BLAST is certainly the most widely used (and cited!) sequence similarity search tool. It can be applied to a massive variety of purposes such as gene annotation, search for orthologs and paralogs, phylogenetic inferences…
The program compares nucleotide or protein sequences to sequence databases and calculates the statistical significance of each alignment.
Basically, BLAST explodes your biological sequence of interest (query) into short words and try to find local alignments for these words in order to obtain larger local alignments.
BLAST has a fantastic web interface providing a wide range of analysis. However, if you have more specific questions to answer and needs to perform analysis of high computational cost, you have to consider performing a local BLAST.
Below, I tried to go very carefully throughout the command lines required to perform a local BLAST. The general idea of running BLAST is simple: 1) you have a query sequence that is 2) compared to a database. If there is any sequence similar to your query in that database, BLAST will return the sequences alongside the pairwise local alignment statistics. Following this idea, to run a local BLAST you firstly have to:
Please find in the links above more detailed information if you need it.

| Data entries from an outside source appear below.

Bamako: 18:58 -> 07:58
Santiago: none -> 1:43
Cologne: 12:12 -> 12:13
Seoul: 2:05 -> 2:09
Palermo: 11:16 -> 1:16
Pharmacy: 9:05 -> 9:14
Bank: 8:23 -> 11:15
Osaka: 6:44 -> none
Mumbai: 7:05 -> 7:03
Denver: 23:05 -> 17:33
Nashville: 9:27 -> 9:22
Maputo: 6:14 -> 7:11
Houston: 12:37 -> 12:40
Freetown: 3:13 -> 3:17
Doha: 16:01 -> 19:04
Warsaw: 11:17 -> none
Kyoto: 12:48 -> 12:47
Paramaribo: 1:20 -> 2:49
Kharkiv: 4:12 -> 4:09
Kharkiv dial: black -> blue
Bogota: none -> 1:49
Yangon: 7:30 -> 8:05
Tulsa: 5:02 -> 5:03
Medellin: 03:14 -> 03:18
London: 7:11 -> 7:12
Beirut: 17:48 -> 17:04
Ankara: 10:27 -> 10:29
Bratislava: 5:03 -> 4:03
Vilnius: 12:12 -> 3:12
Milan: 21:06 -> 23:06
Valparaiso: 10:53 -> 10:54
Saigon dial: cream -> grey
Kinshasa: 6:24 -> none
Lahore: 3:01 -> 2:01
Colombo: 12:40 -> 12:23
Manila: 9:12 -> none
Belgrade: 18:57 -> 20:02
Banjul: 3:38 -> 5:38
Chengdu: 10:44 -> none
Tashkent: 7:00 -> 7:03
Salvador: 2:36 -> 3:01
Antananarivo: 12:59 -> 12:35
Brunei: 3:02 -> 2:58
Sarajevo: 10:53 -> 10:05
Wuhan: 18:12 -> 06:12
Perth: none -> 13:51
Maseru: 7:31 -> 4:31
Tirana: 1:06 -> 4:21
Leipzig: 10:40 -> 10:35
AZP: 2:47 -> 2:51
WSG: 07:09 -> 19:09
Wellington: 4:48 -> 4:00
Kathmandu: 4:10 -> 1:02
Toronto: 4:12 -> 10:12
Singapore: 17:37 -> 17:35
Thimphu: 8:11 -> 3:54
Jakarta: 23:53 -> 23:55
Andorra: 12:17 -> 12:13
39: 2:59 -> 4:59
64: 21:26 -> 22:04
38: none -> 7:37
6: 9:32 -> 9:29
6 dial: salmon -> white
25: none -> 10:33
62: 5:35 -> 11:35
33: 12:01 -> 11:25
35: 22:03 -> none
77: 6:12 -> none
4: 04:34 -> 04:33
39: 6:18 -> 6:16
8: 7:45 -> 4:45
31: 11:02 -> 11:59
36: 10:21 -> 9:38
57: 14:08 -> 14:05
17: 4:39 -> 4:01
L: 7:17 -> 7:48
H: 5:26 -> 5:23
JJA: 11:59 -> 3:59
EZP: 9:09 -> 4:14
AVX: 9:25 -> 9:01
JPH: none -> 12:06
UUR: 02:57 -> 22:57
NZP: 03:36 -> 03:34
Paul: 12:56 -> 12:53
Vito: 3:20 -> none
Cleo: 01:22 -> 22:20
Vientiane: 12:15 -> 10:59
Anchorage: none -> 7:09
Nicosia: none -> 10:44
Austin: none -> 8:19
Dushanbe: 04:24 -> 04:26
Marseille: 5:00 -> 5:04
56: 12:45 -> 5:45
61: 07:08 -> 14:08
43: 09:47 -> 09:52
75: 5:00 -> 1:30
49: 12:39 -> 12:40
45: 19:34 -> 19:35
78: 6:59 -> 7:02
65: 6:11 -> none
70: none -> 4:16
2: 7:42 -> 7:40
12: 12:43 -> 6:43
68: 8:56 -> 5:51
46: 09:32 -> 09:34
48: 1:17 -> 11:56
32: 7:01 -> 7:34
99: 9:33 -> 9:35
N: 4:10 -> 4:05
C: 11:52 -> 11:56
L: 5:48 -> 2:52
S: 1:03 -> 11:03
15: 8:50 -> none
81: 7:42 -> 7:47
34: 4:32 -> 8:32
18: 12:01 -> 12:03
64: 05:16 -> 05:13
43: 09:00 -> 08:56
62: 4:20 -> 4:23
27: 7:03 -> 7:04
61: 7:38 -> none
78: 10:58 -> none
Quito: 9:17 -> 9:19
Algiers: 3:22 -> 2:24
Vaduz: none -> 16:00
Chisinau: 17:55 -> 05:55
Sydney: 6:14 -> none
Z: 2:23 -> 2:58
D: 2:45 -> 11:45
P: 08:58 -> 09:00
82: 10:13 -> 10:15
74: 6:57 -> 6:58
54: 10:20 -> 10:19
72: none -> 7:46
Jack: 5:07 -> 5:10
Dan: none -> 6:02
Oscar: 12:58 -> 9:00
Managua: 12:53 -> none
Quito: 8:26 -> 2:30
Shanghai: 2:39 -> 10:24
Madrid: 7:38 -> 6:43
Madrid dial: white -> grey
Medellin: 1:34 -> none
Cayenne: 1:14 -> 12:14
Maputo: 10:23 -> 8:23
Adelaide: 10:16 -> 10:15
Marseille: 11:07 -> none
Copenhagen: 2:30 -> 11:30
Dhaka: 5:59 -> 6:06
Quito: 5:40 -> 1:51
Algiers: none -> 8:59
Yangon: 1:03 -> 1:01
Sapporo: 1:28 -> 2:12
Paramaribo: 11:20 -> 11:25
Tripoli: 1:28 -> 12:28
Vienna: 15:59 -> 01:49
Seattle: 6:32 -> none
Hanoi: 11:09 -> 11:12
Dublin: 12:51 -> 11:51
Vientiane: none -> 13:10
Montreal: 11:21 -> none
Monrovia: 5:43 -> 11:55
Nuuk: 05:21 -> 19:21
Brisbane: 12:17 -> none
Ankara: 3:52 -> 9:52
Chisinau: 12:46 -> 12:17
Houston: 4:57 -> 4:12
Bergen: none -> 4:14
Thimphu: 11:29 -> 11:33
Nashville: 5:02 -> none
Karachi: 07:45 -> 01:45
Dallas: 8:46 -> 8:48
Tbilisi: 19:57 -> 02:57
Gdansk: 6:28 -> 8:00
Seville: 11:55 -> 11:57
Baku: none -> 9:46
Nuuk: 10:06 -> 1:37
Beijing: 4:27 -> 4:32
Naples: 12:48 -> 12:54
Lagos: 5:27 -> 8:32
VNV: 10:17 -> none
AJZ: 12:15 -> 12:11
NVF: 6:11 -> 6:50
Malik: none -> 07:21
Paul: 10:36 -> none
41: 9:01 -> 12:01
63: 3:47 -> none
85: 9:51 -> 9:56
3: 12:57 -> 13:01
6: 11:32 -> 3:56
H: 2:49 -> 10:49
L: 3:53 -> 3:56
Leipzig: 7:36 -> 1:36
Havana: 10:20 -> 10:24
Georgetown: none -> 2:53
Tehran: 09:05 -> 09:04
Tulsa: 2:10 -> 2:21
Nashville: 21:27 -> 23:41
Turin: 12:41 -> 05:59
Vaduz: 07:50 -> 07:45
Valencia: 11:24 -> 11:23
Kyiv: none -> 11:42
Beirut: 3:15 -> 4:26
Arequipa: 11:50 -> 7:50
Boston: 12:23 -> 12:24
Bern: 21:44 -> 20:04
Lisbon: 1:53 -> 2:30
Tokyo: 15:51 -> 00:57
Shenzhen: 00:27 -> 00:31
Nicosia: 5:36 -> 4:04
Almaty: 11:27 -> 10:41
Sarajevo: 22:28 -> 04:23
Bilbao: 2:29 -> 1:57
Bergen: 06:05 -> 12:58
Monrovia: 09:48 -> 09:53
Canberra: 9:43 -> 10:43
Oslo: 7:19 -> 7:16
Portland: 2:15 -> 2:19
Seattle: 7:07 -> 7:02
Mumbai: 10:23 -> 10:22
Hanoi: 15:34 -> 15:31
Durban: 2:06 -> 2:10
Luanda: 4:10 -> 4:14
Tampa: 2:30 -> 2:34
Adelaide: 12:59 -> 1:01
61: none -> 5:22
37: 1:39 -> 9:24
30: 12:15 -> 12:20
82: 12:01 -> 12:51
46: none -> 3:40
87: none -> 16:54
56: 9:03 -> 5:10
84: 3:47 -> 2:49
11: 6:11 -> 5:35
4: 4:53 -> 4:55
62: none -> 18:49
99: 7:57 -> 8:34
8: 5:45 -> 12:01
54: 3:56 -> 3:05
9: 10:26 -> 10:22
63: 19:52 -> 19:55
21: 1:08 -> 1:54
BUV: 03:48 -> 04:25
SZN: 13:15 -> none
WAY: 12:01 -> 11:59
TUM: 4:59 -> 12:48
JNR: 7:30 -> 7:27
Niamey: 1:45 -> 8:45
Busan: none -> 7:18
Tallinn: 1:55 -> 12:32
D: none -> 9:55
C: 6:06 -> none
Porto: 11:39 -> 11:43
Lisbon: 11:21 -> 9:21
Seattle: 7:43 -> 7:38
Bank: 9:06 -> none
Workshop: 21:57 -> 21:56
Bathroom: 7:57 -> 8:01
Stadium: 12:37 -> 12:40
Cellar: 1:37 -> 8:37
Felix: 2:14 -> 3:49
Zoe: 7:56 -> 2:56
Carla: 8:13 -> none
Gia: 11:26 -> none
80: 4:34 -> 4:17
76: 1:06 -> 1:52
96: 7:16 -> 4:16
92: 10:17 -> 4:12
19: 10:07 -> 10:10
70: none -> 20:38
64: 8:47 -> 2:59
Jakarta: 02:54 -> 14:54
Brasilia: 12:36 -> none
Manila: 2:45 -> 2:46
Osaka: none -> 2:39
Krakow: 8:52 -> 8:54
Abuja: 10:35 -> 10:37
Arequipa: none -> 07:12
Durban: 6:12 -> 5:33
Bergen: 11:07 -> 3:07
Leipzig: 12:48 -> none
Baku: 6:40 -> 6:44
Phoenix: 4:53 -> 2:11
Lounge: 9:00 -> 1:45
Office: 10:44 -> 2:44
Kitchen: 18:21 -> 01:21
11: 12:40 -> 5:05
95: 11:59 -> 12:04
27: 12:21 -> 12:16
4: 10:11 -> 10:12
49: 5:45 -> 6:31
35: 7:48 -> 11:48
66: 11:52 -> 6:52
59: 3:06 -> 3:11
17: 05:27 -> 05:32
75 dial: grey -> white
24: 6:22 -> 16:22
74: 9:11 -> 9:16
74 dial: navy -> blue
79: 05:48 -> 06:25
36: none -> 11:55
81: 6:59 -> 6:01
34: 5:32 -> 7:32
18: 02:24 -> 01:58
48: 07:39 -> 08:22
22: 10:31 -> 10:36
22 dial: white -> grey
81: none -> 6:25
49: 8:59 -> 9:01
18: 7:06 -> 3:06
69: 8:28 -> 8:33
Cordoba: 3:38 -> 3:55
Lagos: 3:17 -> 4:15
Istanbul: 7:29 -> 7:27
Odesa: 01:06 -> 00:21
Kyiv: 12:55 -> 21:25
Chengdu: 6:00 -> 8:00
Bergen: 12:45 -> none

Installation of BLAST package for Linux (Debian/Ubuntu/Mint) users:
sudo apt-get install ncbi-blast+
You can also download BLAST software package for Mac and Windows here.
makeblastdb: Creating a local BLAST database
The first thing you need to run a local BLAST is set up a local BLAST database. This database will be the subject of your query sequence. You want to know if there is any sequence similar to your query in that database. The input to create a local BLAST database is a multi-sequence FASTA file.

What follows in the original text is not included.